Como maestros de escuelas públicas y personal de la escuela de Estados Unidos, los vemos, los escuchamos y estamos con ustedes. También reconocemos la profunda frustración y la ira que la gente siente, tanto jóvenes como mayores, mientras una nueva generación de jóvenes afroamericanos observan la violencia de los  linchamientos modernos y la brutalidad por parte de la policía. Has respondido, pacífica y no violentamente, en toda la nación.

“La no violencia es un arma de los fuertes.” Estas palabras de Mahatma Gandhi son la base de la resistencia no violenta. Martin Luther King Jr. utilizó las lecciones de Gandhi para potenciar el movimiento por los derechos civiles estadounidense de la década de 1960. Estudiantes y jóvenes de todo el Sur se unieron para empuñar el arma de la no violencia y la desobediencia civil. A través de su solidaridad y persistencia, fueron capaces de desafiar y revocar casi un siglo de leyes de Jim Crow que obligaron a hombres, mujeres y niños negros a vivir como ciudadanos de segunda clase. Cuando sus acciones pacíficas fueron recibidas con violencia extrema y brutalidad policial, los estudiantes y activistas juveniles persistieron. A principios de mayo de 1963, miles de escolares abandonaron sus aulas y se dirigieron al centro de Birmingham, Ala., para protestar contra la segregación. Toda la nación fue testigo de las horribles imágenes de esos valientes niños mientras eran rociados con mangueras de fuego y atacados por perros de la policía en la dirección del comisionado de seguridad pública de la ciudad, Eugene “Bull” Connor. En 1965, marchantes desarmados en Alabama fueron atacados por la policía y las compañías locales con gases lacrimógenos y clubes en el puente Edmund Pettus durante un intento de marcha de Selma a Montgomery. El representante John Lewis, entonces un joven líder de la SNCC (el Comité Coordinador Estudiantil No Violento), fue severamente golpeado durante la marcha.

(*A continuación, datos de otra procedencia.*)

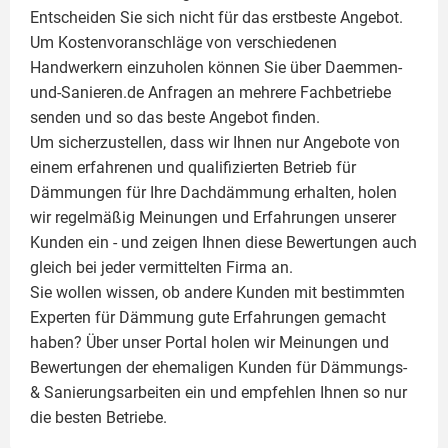
Entscheiden Sie sich nicht für das erstbeste Angebot.
Um Kostenvoranschläge von verschiedenen
Handwerkern einzuholen können Sie über Daemmen-
und-Sanieren.de Anfragen an mehrere Fachbetriebe
senden und so das beste Angebot finden.
Um sicherzustellen, dass wir Ihnen nur Angebote von
einem erfahrenen und qualifizierten Betrieb für
Dämmungen für Ihre Dachdämmung erhalten, holen
wir regelmäßig Meinungen und Erfahrungen unserer
Kunden ein - und zeigen Ihnen diese Bewertungen auch
gleich bei jeder vermittelten Firma an.
Sie wollen wissen, ob andere Kunden mit bestimmten
Experten für Dämmung
gute Erfahrungen gemacht
haben? Über unser Portal holen wir Meinungen und
Bewertungen der ehemaligen Kunden für
Dämmungs-
& Sanierungsarbeiten
ein und empfehlen Ihnen so nur
die besten Betriebe.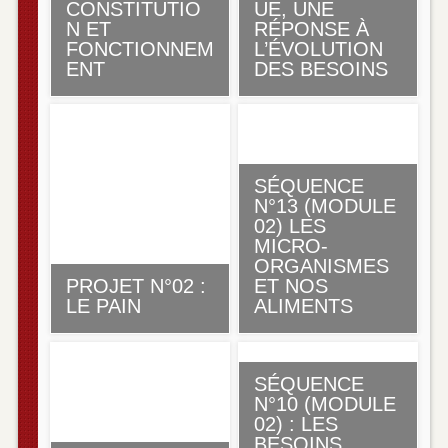
CONSTITUTIO
UE, UNE
N ET
RÉPONSE À
FONCTIONNEM
L’ÉVOLUTION
ENT
DES BESOINS
SÉQUENCE
N°13 (MODULE
02) LES
MICRO-
ORGANISMES
PROJET N°02 :
ET NOS
LE PAIN
ALIMENTS
SÉQUENCE
N°10 (MODULE
02) : LES
BESOINS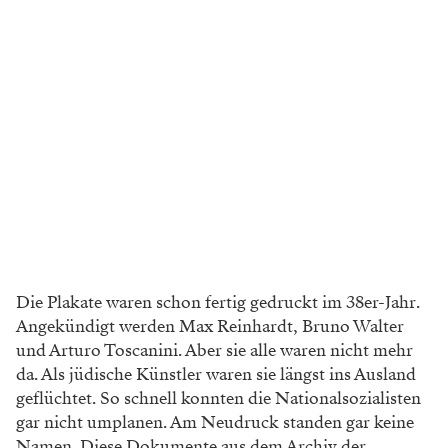
Die Plakate waren schon fertig gedruckt im 38er-Jahr.
Angekündigt werden Max Reinhardt, Bruno Walter
und Arturo Toscanini. Aber sie alle waren nicht mehr
da. Als jüdische Künstler waren sie längst ins Ausland
geflüchtet. So schnell konnten die Nationalsozialisten
gar nicht umplanen. Am Neudruck standen gar keine
Namen. Diese Dokumente aus dem Archiv der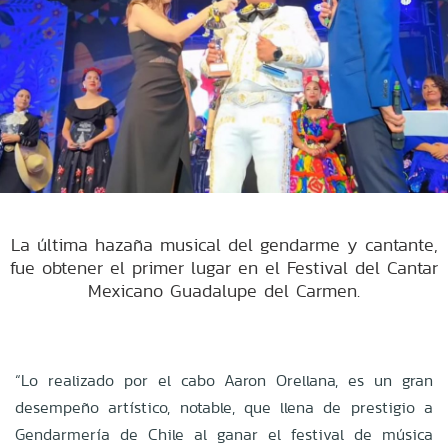
La última hazaña musical del gendarme y cantante,
fue obtener el primer lugar en el Festival del Cantar
Mexicano Guadalupe del Carmen.
“Lo realizado por el cabo Aaron Orellana, es un gran
desempeño artístico, notable, que llena de prestigio a
Gendarmería de Chile al ganar el festival de música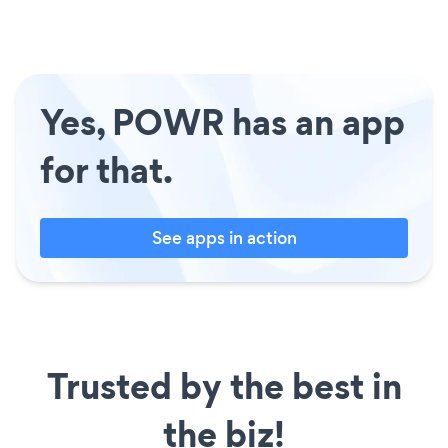
Yes, POWR has an app
for that.
See apps in action
Trusted by the best in
the biz!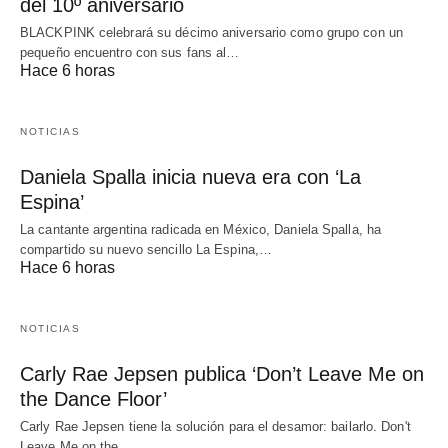
del 10º aniversario
BLACKPINK celebrará su décimo aniversario como grupo con un
pequeño encuentro con sus fans al…
Hace 6 horas
NOTICIAS
Daniela Spalla inicia nueva era con ‘La
Espina’
La cantante argentina radicada en México, Daniela Spalla, ha
compartido su nuevo sencillo La Espina,…
Hace 6 horas
NOTICIAS
Carly Rae Jepsen publica ‘Don’t Leave Me on
the Dance Floor’
Carly Rae Jepsen tiene la solución para el desamor: bailarlo. Don't
Leave Me on the…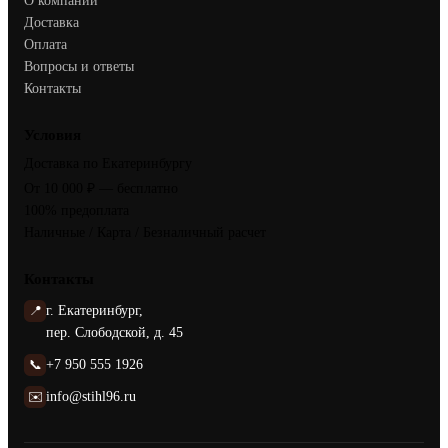
О компании
Доставка
Оплата
Вопросы и ответы
Контакты
Условия
Доставка по Екатеринбургу
От 10 000 ₽ — бесплатно
100% предоплата
Наличные / Карта / Безналичный расчет
Контакты
📍
г. Екатеринбург,
пер. Слободской, д. 45
📞
+7 950 555 1926
✉️
info@stihl96.ru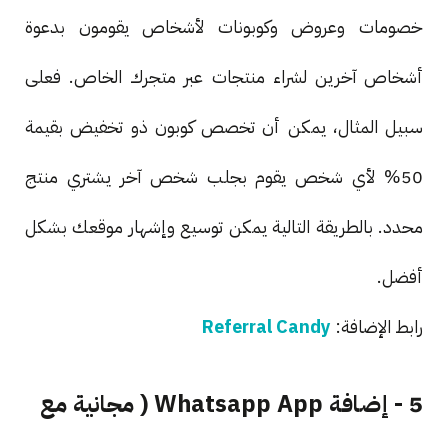
خصومات وعروض وكوبونات لأشخاص يقومون بدعوة
أشخاص آخرين لشراء منتجات عبر متجرك الخاص. فعلى
سبيل المثال، يمكن أن تخصص كوبون ذو تخفيض بقيمة
50% لأي شخص يقوم بجلب شخص آخر يشتري منتج
محدد. بالطريقة التالية يمكن توسيع وإشهار موقعك بشكل
أفضل.
رابط الإضافة:
Referral Candy
5 - إضافة Whatsapp App ( مجانية مع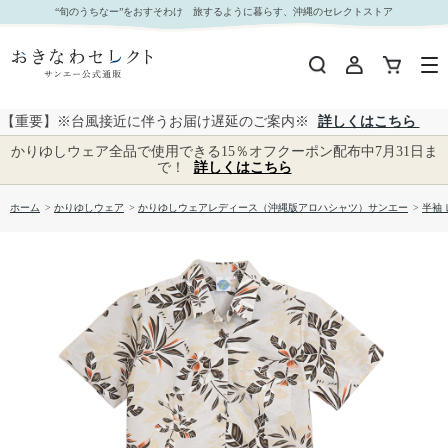
【送料無料】デイゴ柄 かりゆしウェア P-SAEM1128 L｜おきなわセレクト サンエー公式通販
“旬のうちなー”をおすそわけ 旅するように暮らす、沖縄のセレクトストア
【重要】※台風接近に伴うお届け遅延のご案内※
詳しくはこちら
かりゆしウェア全品で使用できる15％オフクーポン配布中7月31日ま
で！
詳しくはこちら
ホーム
>
かりゆしウェア
>
かりゆしウェアレディース（沖縄版アロハシャツ）サンエー
>
半袖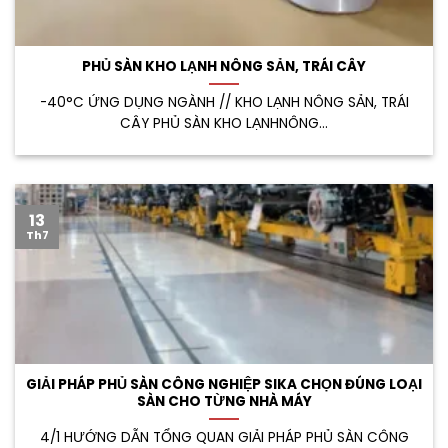
PHỦ SÀN KHO LẠNH NÔNG SẢN, TRÁI CÂY
-40°C ỨNG DỤNG NGÀNH // KHO LẠNH NÔNG SẢN, TRÁI
CÂY PHỦ SÀN KHO LẠNHNÔNG...
13
Th7
GIẢI PHÁP PHỦ SÀN CÔNG NGHIỆP SIKA CHỌN ĐÚNG LOẠI
SÀN CHO TỪNG NHÀ MÁY
4/1 HƯỚNG DẪN TỔNG QUAN GIẢI PHÁP PHỦ SÀN CÔNG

Estamos en medio de tres crisis: una crisis de salud, una crisis económica y una crisis del fracaso continuo del sistema de justicia estadounidense, todo agravado por la conducta y las actitudes del actual presidente, un presidente que dirige a la policía que dispare gases lacrimógenos y balas de goma contra manifestantes pacíficos para que pueda tener una foto op frente a una iglesia; un presidente que amenaza con desplegar fuerzas militares para anular las protestas; un presidente que tuitea el estribillo de un ex jefe de policía racista de Miami de 1967, que “cuando el saqueo comienza el tiroteo”.

Sin embargo, persiste en protestas pacíficas en toda nuestra tierra. Este derecho a reunirse pacíficamente está consagrado en nuestra Constitución. Y los expresidentes están contigo. El presidente George W. Bush escribió que este es un momento para escuchar, no para dar conferencias. Y el presidente Barack Obama llama a estas protestas un punto de inflexión.

Por supuesto, como sabes, no es suficiente. Incluso ahora, con los cuatro oficiales arrestados en el caso Floyd, debemos hacer más. Estamos seguros de que traerán su poder y voz para seguir creando conciencia y organizándose. El próximo  mes de noviembre, su organización, desde la junta escolar, hasta la casa estatal, hasta la Casa Blanca, se asegurará de que elijamos a los tomadores de decisiones que actuarán en la reforma.

La equidad racial es la gran obra inacabada de este país. Ustedes, nuestros estudiantes, nos den razones para esperar. Incluso durante algunos de los días más oscuros, los jóvenes han demostrado que están dispuestos a tomar una posición y luchar por lo que es justo y justo. Está demostrando el poder de la acción colectiva. Como educadores, estamos aprendiendo una lección atemporal de ustedes que, juntos, podemos cambiar el mundo.

El activismo es la forma en que canalizamos nuestra ira para enfrentar la injusticia. Nos estás enseñando eso. Tus profesores están muy orgullosos de ti. Y los otros adultos que apoyan tu aprendizaje también se inspiran en ti.